Exercise details — Pictures stay out of the copy. Repeat exactly the lines from the first entry below through the line that contains "Wasserreinigung aus Experimento | 8+.Die vier", and nothing beyond.

START Task data

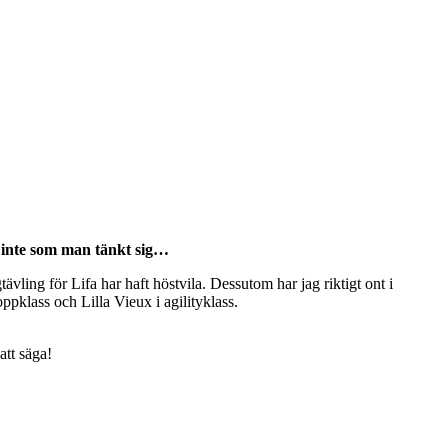
t inte som man tänkt sig…
tävling för Lifa har haft höstvila. Dessutom har jag riktigt ont i
oppklass och Lilla Vieux i agilityklass.
att säga!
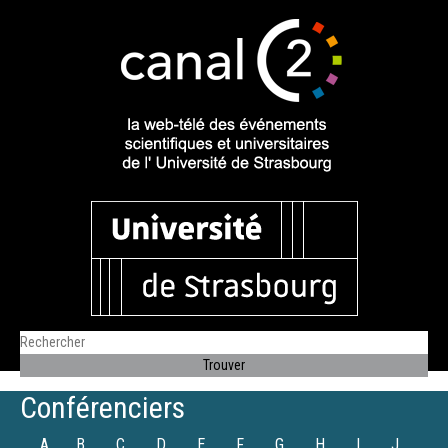
Conférenciers
A
B
C
D
E
F
G
H
I
J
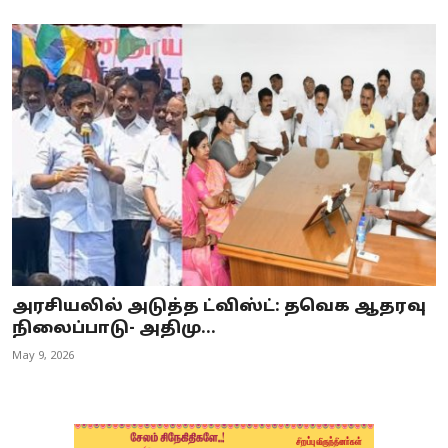
அரசியலில் அடுத்த ட்விஸ்ட்: தவெக ஆதரவு
நிலைப்பாடு- அதிமு...
May 9, 2026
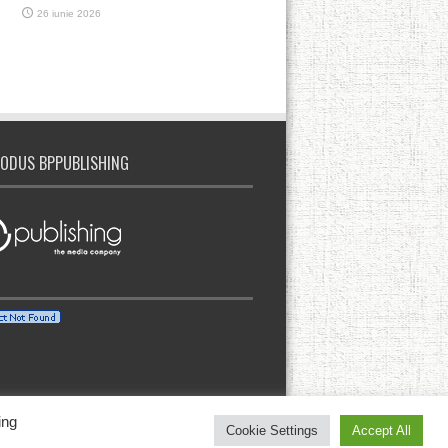
14 aprilie 2026
ODUS BPPUBLISHING
ing
Cookie Settings
Accept All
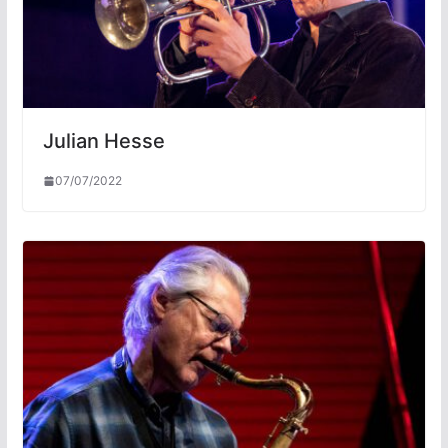
Julian Hesse
07/07/2022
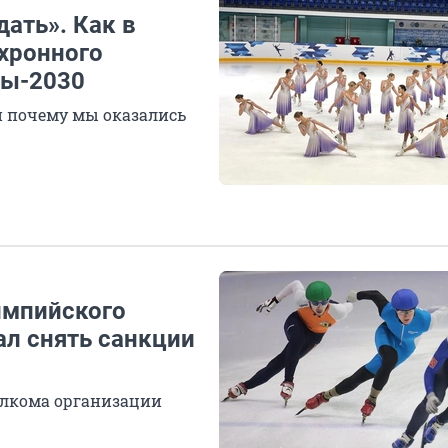
ать». Как в
хронного
ды-2030
 и почему мы оказались
импийского
ал снять санкции
олкома организации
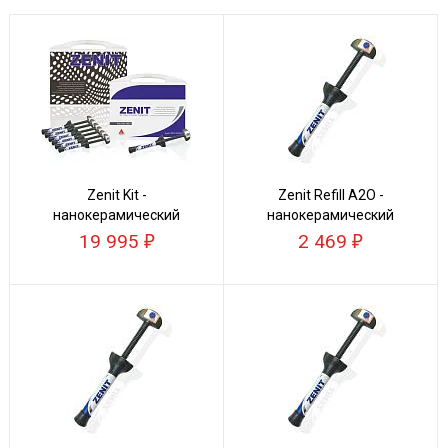
Zenit Kit -
Zenit Refill A2O -
нанокерамический
нанокерамический
композит
композит
19 995
2 469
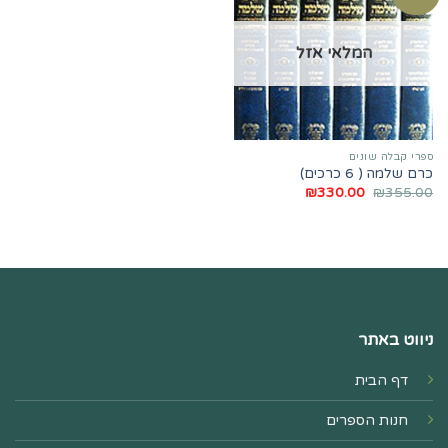
המלאי אזל
ספרי קבלה שונים
כרם שלמה ( 6 כרכים)
המחיר
המחיר
₪
330.00
₪
355.00
המקורי
הנוכחי
היה:
הוא:
₪330.00.
₪355.00.
ניווט באתר
דף הבית
חנות הספרים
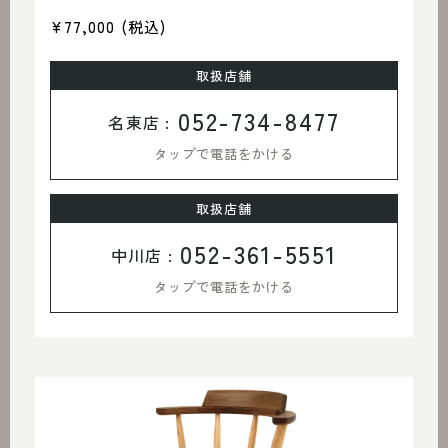
¥77,000
(税込)
取扱店舗
052-734-8477
名東店 :
タップで電話をかける
取扱店舗
052-361-5551
中川店 :
タップで電話をかける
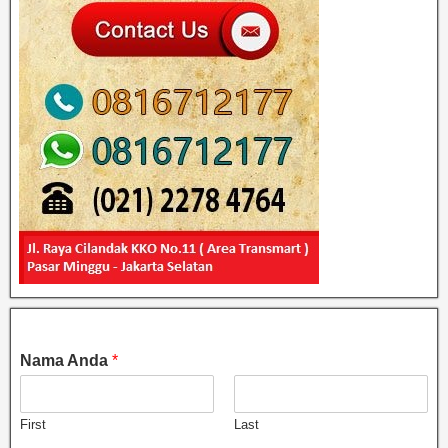
Nama Anda
*
First
Last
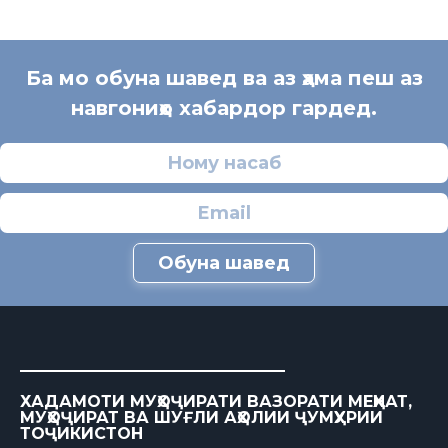
Ба мо обуна шавед ва аз ҳама пеш аз
навгониҳо хабардор гардед.
Обуна шавед
ХАДАМОТИ МУҲОҶИРАТИ ВАЗОРАТИ МЕҲНАТ,
МУҲОҶИРАТ ВА ШУҒЛИ АҲОЛИИ ҶУМҲУРИИ
ТОҶИКИСТОН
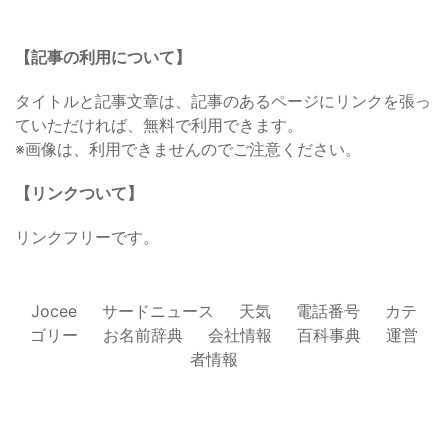
【記事の利用について】
タイトルと記事文章は、記事のあるページにリンクを張っ
ていただければ、無料で利用できます。
※画像は、利用できませんのでご注意ください。
【リンクついて】
リンクフリーです。
Jocee
サードニュース
天気
電話番号
カテ
ゴリー
お名前辞典
会社情報
百科事典
運営
者情報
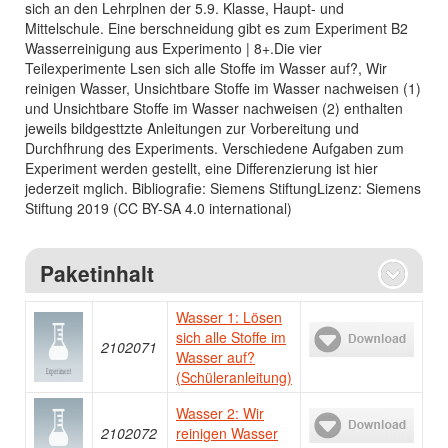
sich an den Lehrplnen der 5.9. Klasse, Haupt- und
Mittelschule. Eine berschneidung gibt es zum Experiment B2
Wasserreinigung aus Experimento | 8+.Die vier
Teilexperimente Lsen sich alle Stoffe im Wasser auf?, Wir
reinigen Wasser, Unsichtbare Stoffe im Wasser nachweisen (1)
und Unsichtbare Stoffe im Wasser nachweisen (2) enthalten
jeweils bildgesttzte Anleitungen zur Vorbereitung und
Durchfhrung des Experiments. Verschiedene Aufgaben zum
Experiment werden gestellt, eine Differenzierung ist hier
jederzeit mglich. Bibliografie: Siemens StiftungLizenz: Siemens
Stiftung 2019 (CC BY-SA 4.0 international)
Paketinhalt
Wasser 1: Lösen
sich alle Stoffe im
2102071
Wasser auf?
(Schüleranleitung)
Wasser 2: Wir
2102072
reinigen Wasser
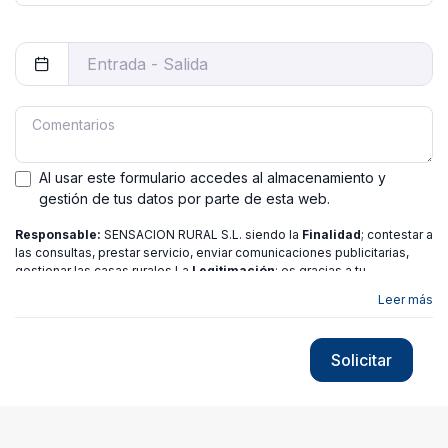
Al usar este formulario accedes al almacenamiento y
gestión de tus datos por parte de esta web.
Responsable:
SENSACION RURAL S.L. siendo la
Finalidad
; contestar a
las consultas, prestar servicio, enviar comunicaciones publicitarias,
gestionar las casas rurales La
Legitimación
; es gracias a tu
consentimiento.
Destinatarios
: no se ceden los datos a ninguna
Leer más
entidad salvo gestor. Podrás ejercer
Tus Derechos
de Acceso,
Rectificación, Limitación o Suprimir tus datos en
[email protected]
más
información consulte nuestra
política de privacidad
Solicitar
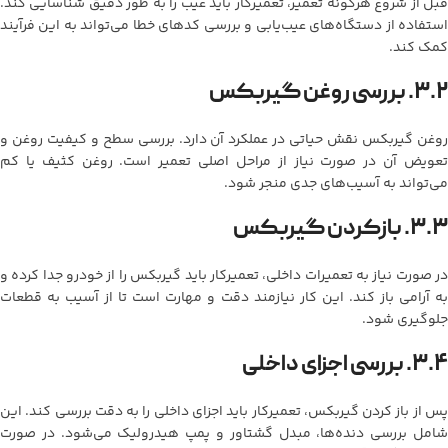
قبل از شروع هرگونه تعمیر، تعمیرکار باید عیب را به طور دقیق شناسایی کند.
استفاده از دستگاه‌های عیب‌یابی و بررسی کدهای خطا می‌تواند به این فرآیند
کمک کند.
۳.۲. بررسی روغن گیربکس
روغن گیربکس نقش حیاتی در عملکرد آن دارد. بررسی سطح و کیفیت روغن و
تعویض آن در صورت نیاز از مراحل اصلی تعمیر است. روغن کثیف یا کم
می‌تواند به آسیب‌های جدی منجر شود.
۳.۳. بازکردن گیربکس
در صورت نیاز به تعمیرات داخلی، تعمیرکار باید گیربکس را از خودرو جدا کرده و
به آرامی باز کند. این کار نیازمند دقت و مهارت است تا از آسیب به قطعات
جلوگیری شود.
۳.۴. بررسی اجزای داخلی
پس از باز کردن گیربکس، تعمیرکار باید اجزای داخلی را به دقت بررسی کند. این
شامل بررسی دنده‌ها، مبدل گشتاور و پمپ هیدرولیک می‌شود. در صورت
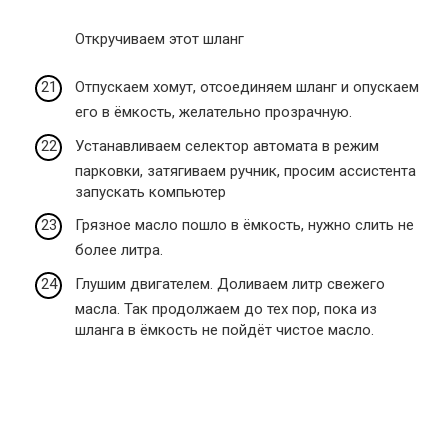
Откручиваем этот шланг
Отпускаем хомут, отсоединяем шланг и опускаем
его в ёмкость, желательно прозрачную.
Устанавливаем селектор автомата в режим
парковки, затягиваем ручник, просим ассистента
запускать компьютер
Грязное масло пошло в ёмкость, нужно слить не
более литра.
Глушим двигателем. Доливаем литр свежего
масла. Так продолжаем до тех пор, пока из
шланга в ёмкость не пойдёт чистое масло.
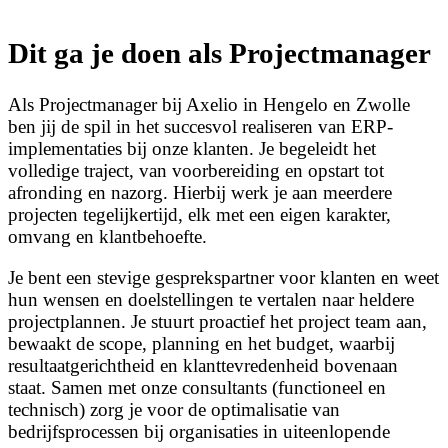
Dit ga je doen als Projectmanager
Als Projectmanager bij Axelio in Hengelo en Zwolle
ben jij de spil in het succesvol realiseren van ERP-
implementaties bij onze klanten. Je begeleidt het
volledige traject, van voorbereiding en opstart tot
afronding en nazorg. Hierbij werk je aan meerdere
projecten tegelijkertijd, elk met een eigen karakter,
omvang en klantbehoefte.
Je bent een stevige gesprekspartner voor klanten en weet
hun wensen en doelstellingen te vertalen naar heldere
projectplannen. Je stuurt proactief het project team aan,
bewaakt de scope, planning en het budget, waarbij
resultaatgerichtheid en klanttevredenheid bovenaan
staat. Samen met onze consultants (functioneel en
technisch) zorg je voor de optimalisatie van
bedrijfsprocessen bij organisaties in uiteenlopende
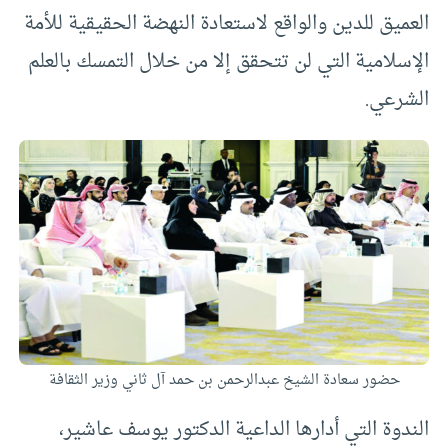
العميق للدين والواقع لاستعادة النهضة الحقيقية للأمة
الإسلامية التي لن تتحقق إلا من خلال التمسك بالعلم
الشرعي.
حضور سعادة الشيخ عبدالرحمن بن حمد آل ثاني وزير الثقافة
الندوة التي أدارها الداعية الدكتور يوسف عاشير،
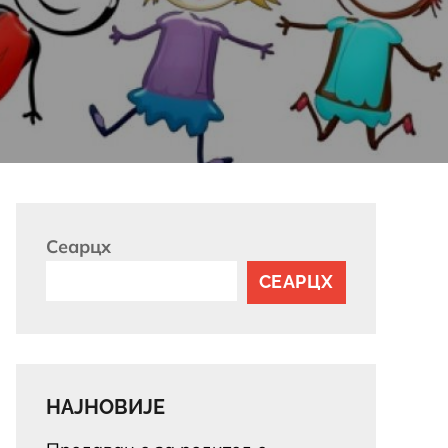
Сеарцх
СЕАРЦХ
НАЈНОВИЈЕ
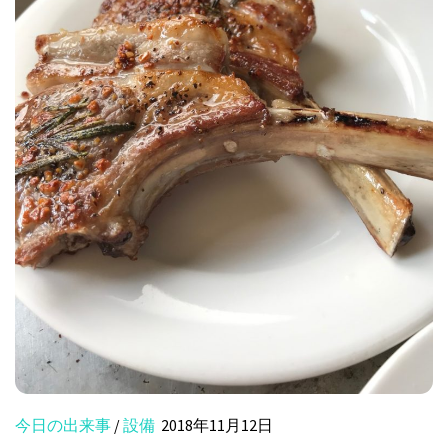
今日の出来事
/
設備
2018年11月12日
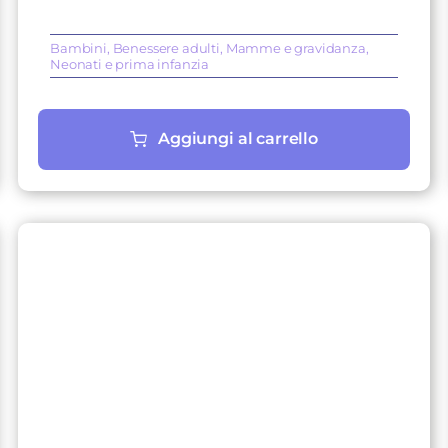
era:
è:
14,90 €.
13,99 €.
Bambini
,
Benessere adulti
,
Mamme e gravidanza
,
Neonati e prima infanzia
Aggiungi al carrello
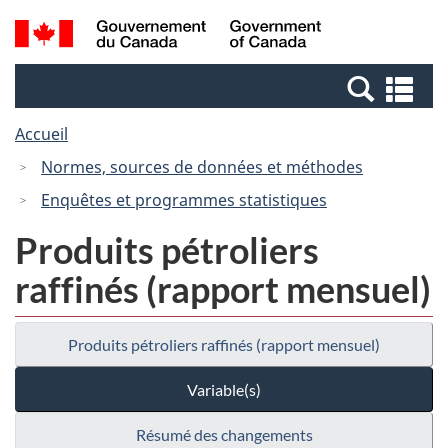
Passer
Passer
Recherche
/
au
à
et
Government
contenu
la
menus
of
Re
principal
version
Canada
et
HTML
Accueil
me
simplifiée
Normes, sources de données et méthodes
Enquêtes et programmes statistiques
Produits pétroliers
raffinés (rapport mensuel)
Produits pétroliers raffinés (rapport mensuel)
Variable(s)
Résumé des changements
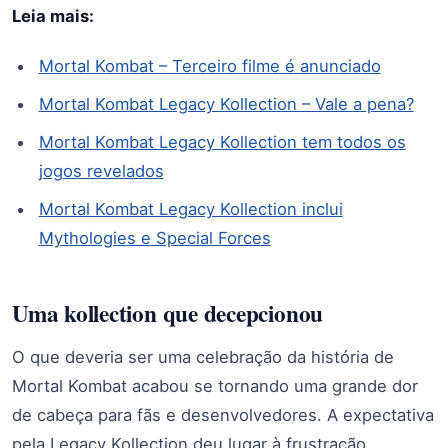
Leia mais:
Mortal Kombat – Terceiro filme é anunciado
Mortal Kombat Legacy Kollection – Vale a pena?
Mortal Kombat Legacy Kollection tem todos os
jogos revelados
Mortal Kombat Legacy Kollection inclui
Mythologies e Special Forces
Uma kollection que decepcionou
O que deveria ser uma celebração da história de
Mortal Kombat acabou se tornando uma grande dor
de cabeça para fãs e desenvolvedores. A expectativa
pela Legacy Kollection deu lugar à frustração,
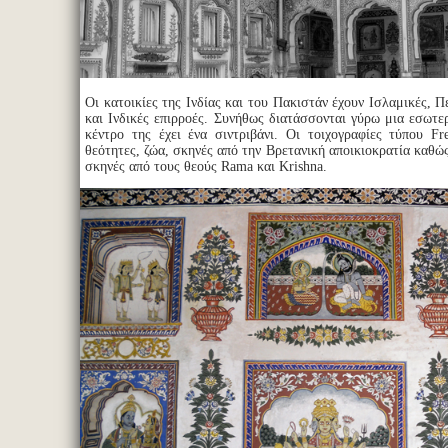
Οι κατοικίες της Ινδίας και του Πακιστάν έχουν Ισλαμικές, Π
και Ινδικές επιρροές. Συνήθως διατάσσονται γύρω μια εσωτε
κέντρο της έχει ένα σιντριβάνι. Οι τοιχογραφίες τύπου Fr
θεότητες, ζώα, σκηνές από την Βρετανική αποικιοκρατία καθώ
σκηνές από τους θεούς Rama και Krishna.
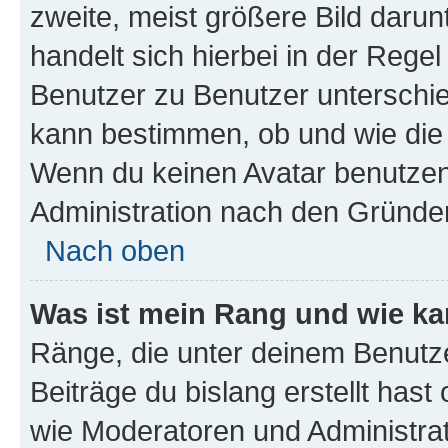
zweite, meist größere Bild darunt
handelt sich hierbei in der Rege
Benutzer zu Benutzer unterschied
kann bestimmen, ob und wie die
Wenn du keinen Avatar benutzen d
Administration nach den Gründen
Nach oben
Was ist mein Rang und wie ka
Ränge, die unter deinem Benutze
Beiträge du bislang erstellt hast
wie Moderatoren und Administra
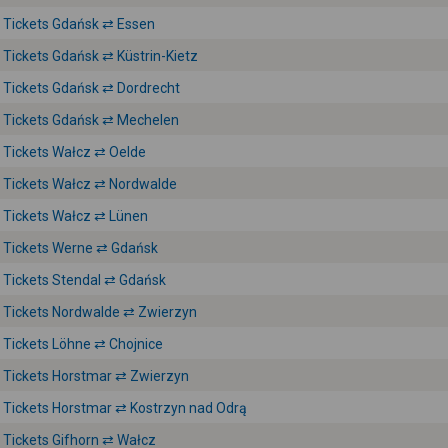
Tickets Gdańsk ⇄ Essen
Tickets Gdańsk ⇄ Küstrin-Kietz
Tickets Gdańsk ⇄ Dordrecht
Tickets Gdańsk ⇄ Mechelen
Tickets Wałcz ⇄ Oelde
Tickets Wałcz ⇄ Nordwalde
Tickets Wałcz ⇄ Lünen
Tickets Werne ⇄ Gdańsk
Tickets Stendal ⇄ Gdańsk
Tickets Nordwalde ⇄ Zwierzyn
Tickets Löhne ⇄ Chojnice
Tickets Horstmar ⇄ Zwierzyn
Tickets Horstmar ⇄ Kostrzyn nad Odrą
Tickets Gifhorn ⇄ Wałcz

END Task data

Output of the exercise —
t inte som man tänkt sig…
tävling för Lifa har haft höstvila. Dessutom har jag riktigt ont i
oppklass och Lilla Vieux i agilityklass.
att säga!
Conférenciers
A
B
C
D
E
F
G
H
I
J
அரசியலில் அடுத்த ட்விஸ்ட்: தவெக ஆதரவு
நிலைப்பாடு- அதிமு...
May 9, 2026
14 aprilie 2026
ODUS BPPUBLISHING
ing
Cookie Settings
Accept All
Julian Hesse
07/07/2022
ать». Как в
хронного
ды-2030
 и почему мы оказались
импийского
ал снять санкции
олкома организации
Zenit Kit -
Zenit Refill A2O -
нанокерамический
нанокерамический
композит
композит
19 995
2 469
המלאי אזל
ספרי קבלה שונים
כרם שלמה ( 6 כרכים)
המחיר
המחיר
₪
330.00
₪
355.00
המקורי
הנוכחי
היה:
הוא:
₪330.00.
₪355.00.
ניווט באתר
דף הבית
חנות הספרים
¥77,000
(税込)
取扱店舗
052-734-8477
名東店 :
タップで電話をかける
取扱店舗
052-361-5551
中川店 :
タップで電話をかける
Nama Anda
*
First
Last
Ба мо обуна шавед ва аз ҳама пеш аз
навгониҳо хабардор гардед.
Обуна шавед
ХАДАМОТИ МУҲОҶИРАТИ ВАЗОРАТИ МЕҲНАТ,
МУҲОҶИРАТ ВА ШУҒЛИ АҲОЛИИ ҶУМҲУРИИ
ТОҶИКИСТОН
【記事の利用について】
タイトルと記事文章は、記事のあるページにリンクを張っ
ていただければ、無料で利用できます。
※画像は、利用できませんのでご注意ください。
【リンクついて】
リンクフリーです。
Jocee
サードニュース
天気
電話番号
カテ
ゴリー
お名前辞典
会社情報
百科事典
運営
者情報
sich an den Lehrplnen der 5.9. Klasse, Haupt- und
Mittelschule. Eine berschneidung gibt es zum Experiment B2
Wasserreinigung aus Experimento | 8+.Die vier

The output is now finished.